SnowFrom all reports, yesterday’s snowfall was Toronto’s largest since the Mel Lastman “call-the-army” storm of 1999. Between 33 and 36cm fell Monday, depending on where you live in the city. Chaos ensued. Businesses closed, schools closed – pivoting to online learning, then reverting back to asynchronous learning, and traffic jams piled up all over our roads and highways. Fortunately, my schedule of patients were respectful to reschedule to later in the week. Then, today, more of the same, as schools and businesses stayed closed, people stayed off the streets to allow the city to begin the clean-up. Most of my schedule of patients today rescheduled again. As I type this blog, I plan to finally return to the office to care for a few patients in need of treatment. Thank you to everyone who was content to reschedule. It kept me safe, and afforded me the time to shovel my driveway, dig our cars out from the mounds of snow, and help my neighbours with the same. There is something very Canadian to find community on the street while shovelling, and assisting stuck cars dig out from their spinning wheels.

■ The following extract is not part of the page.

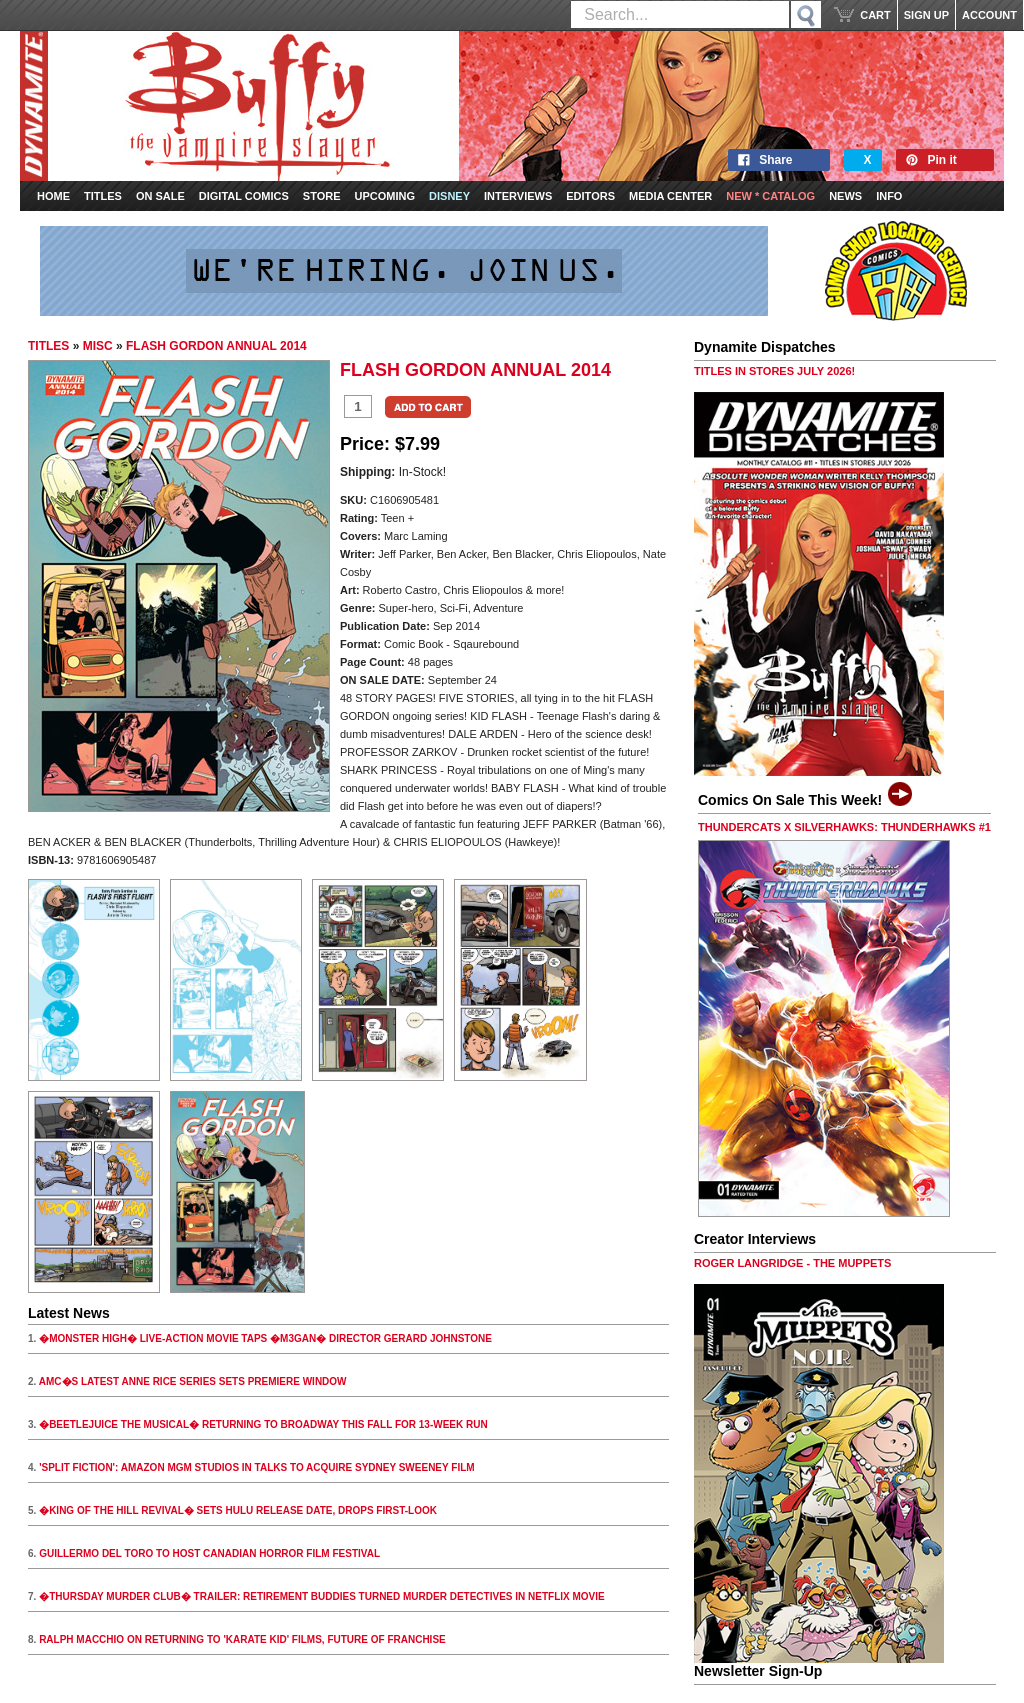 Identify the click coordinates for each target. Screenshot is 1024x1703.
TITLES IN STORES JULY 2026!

I write this blog to highlight the unprecedented time we are living in right now. Not only would yesterday’s snowstorm have caused havoc in our city in the best of times, but we are all still living through the Covid pandemic. We are all sacrificing. My son hasn’t had the routine of “going to school” for three straight grades (grade 3 – 5). Businesses all over the city (province, country, globally) are struggling. The hospitals are overrun with Covid patients, on top of the usual caseloads of patients. The sense of community I felt while shovelling yesterday (and today) reminds me how important it is to take a step back and recognize how many people need help right now. I know there are many that have already declared the pandemic over, or were/are unaffected by the snow storm, but it is really important to recognize that we’re all in different circumstances, and some need all the help they can get. If you’re able, lend a hand. Sometimes lending a hand is by shovelling your neighbour’s driveway, or sacrificing profit by closing your business, or simply not belly-aching if your chiropractor cannot make it into the office.

With that said, snow shovelling is hard. I think I’ve logged about 10 hours of shovelling between yesterday and today. This morning’s community shovelling efforts were filled with aches and pains chatter. My neighbour two doors down has his “tennis elbow” barking at him. My forearms and shoulder blades are aching. Others were complaining of sore backs and headaches due to the tension in their shoulders. So, when the snow is clear and your body is screaming at you for some help, don’t hesitate to book an appointment with me soon. Whether I use soft tissue techniques, spinal manipulation, or my amazing new Laser Therapy device, I will be available to look after you (of course, dependent on school closures, snowstorms, pandemics, and whatever else could be thrown our way).

Reminder: Snow shovelling is exercise. The snow is heavy and requires various body positions to push, lift, and throw. Your entire body gets a work out when there is this much snow. So, take it slow, take breaks, and don’t forget to hydrate.  Then visit the chiropractor!